I was unable to detect the attached laminar/turbulent transition using wool tufts on our full size testing of the solar car.


Greg Locock

RE: manometer usage

A couple details to add:

Yes, laminar separation is rare; it requires (as you can imagine) very low Re flow.  The only place I've run into it is the design of airfoils for small, slow model airplanes and human-powered aircraft.  Google 'laminar separation bubble' if you're interested in examples.

A classic wind tunnel method for finding laminar/turbulent transition is to simply paint the test article with kerosene or a similar 'heavy' solvent.  The article is tested while still wet.  Regions with a laminar boundary layer will remain wet for a much longer time than regions with a turbulent boundary layer--transition is thus marked by the boundary of wet and dry regions on the article.  Simple, but a little tricky, subjective, and time-dependent.

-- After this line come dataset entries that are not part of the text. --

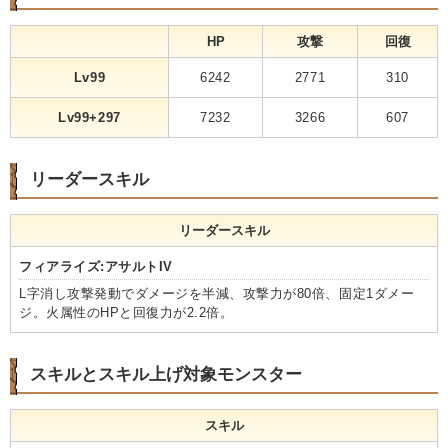
HP
攻撃
回復
Lv99
6242
2771
310
Lv99+297
7232
3266
607
リーダースキル
リーダースキル
フィアライズ:アサルトIV
L字消し攻撃発動でダメージを半減、攻撃力が80倍、固定1ダメー
ジ。火属性のHPと回復力が2.2倍。
スキルとスキル上げ対象モンスター
スキル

A slightly improved method (that I've seen, but never had to use) is to add a dye (a fine pigment would probably work as well) to the kerosene.  Once the turbulent regions have dried, the solvent in the laminar region continues to flow aft to the wet/dry transition and accumulate.  The test is run until all solvent has evaporated, and you should be left with lines of dried crud to indicate transition.  This would probably be more practical for full-scale testing.

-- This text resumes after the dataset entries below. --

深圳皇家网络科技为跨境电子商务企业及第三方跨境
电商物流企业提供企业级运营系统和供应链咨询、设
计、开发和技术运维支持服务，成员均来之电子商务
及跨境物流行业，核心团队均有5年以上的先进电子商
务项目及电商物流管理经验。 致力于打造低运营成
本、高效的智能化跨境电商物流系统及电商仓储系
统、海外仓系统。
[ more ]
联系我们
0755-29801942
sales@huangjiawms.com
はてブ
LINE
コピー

For interest's sake, one other way to find the transition point would be to take advantage of the fact that a turbulent boundary layer has a much higher convective heat transfer rate than a corresponding laminar boundary layer.  So, you could heat the test article, put it into the flow, and measure the stream-wise surface temperature distribution.  The sharp stream-wise drop in temp would indicate transition.  I have it in my head that I've seen this before, but I can't find any reference to it, so I may have just dreamed it; either way, I think it's an interesting idea.  Probably wouldn't be too practical for one-off testing, though.


RE: manometer usage

Greg, as above the manometer is for pressure and the wool tufts are for flows, laminar or not. I have read a text on flow visualisation and have details on the fluid/pigment methods and also about the various ways to use thread to visualise flows. Since my needs are very basic I think that simply knowing if the flows are attached/turbulent-seperated will be fine. As I have said this is really just for my own development of knowledge.

RE: manometer usage

Hey, as soon as you do an experiment you will learn 10x as much as anyone who hasn't. Go for it. Keep asking questions.

When you are done look for MicroCFD - a brilliant 2D windtunnel. The demo license lasts 3 days, use it wisely.